* _DATA EXTRACTS_

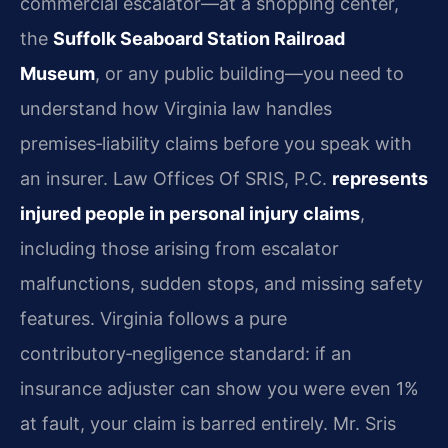
commercial escalator—at a shopping center,
the
Suffolk Seaboard Station Railroad
Museum
, or any public building—you need to
understand how Virginia law handles
premises‑liability claims before you speak with
an insurer. Law Offices Of SRIS, P.C.
represents
injured people in personal injury claims
,
including those arising from escalator
malfunctions, sudden stops, and missing safety
features. Virginia follows a pure
contributory‑negligence standard: if an
insurance adjuster can show you were even 1%
at fault, your claim is barred entirely. Mr. Sris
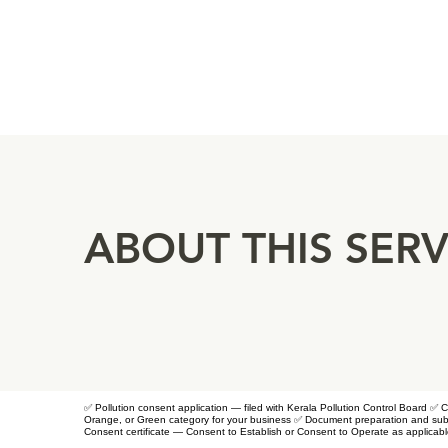
ABOUT THIS SERV
✅ Pollution consent application — filed with Kerala Pollution Control Board 
Orange, or Green category for your business ✅ Document preparation and subm
Consent certificate — Consent to Establish or Consent to Operate as applicab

* _REQUIRED ACTION_
Repeat the data word for word. Images are not part of the copy.

* _RESPONSE AREA_
commercial escalator—at a shopping center,
the
Suffolk Seaboard Station Railroad
Museum
, or any public building—you need to
understand how Virginia law handles
premises‑liability claims before you speak with
an insurer. Law Offices Of SRIS, P.C.
represents
injured people in personal injury claims
,
including those arising from escalator
malfunctions, sudden stops, and missing safety
features. Virginia follows a pure
contributory‑negligence standard: if an
insurance adjuster can show you were even 1%
at fault, your claim is barred entirely. Mr. Sris
ABOUT THIS SERV
✅ Pollution consent application — filed with Kerala Pollution Control Board 
Orange, or Green category for your business ✅ Document preparation and subm
Consent certificate — Consent to Establish or Consent to Operate as applicab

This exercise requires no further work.